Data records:
=== Begin Enclosure ===

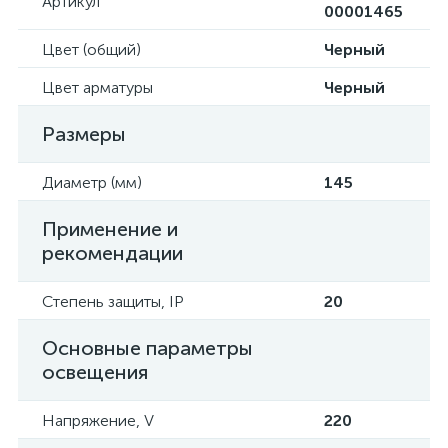
Артикул
00001465
Цвет (общий)
Черный
Цвет арматуры
Черный
Размеры
Диаметр (мм)
145
Применение и
рекомендации
Степень защиты, IP
20
Основные параметры
освещения
Напряжение, V
220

=== End Enclosure ===

Work required: Exactly as they appear above, write out the line containing "Основные параметры" and each line that comes after it in the records.

Output for this task:
Основные параметры
освещения
Напряжение, V
220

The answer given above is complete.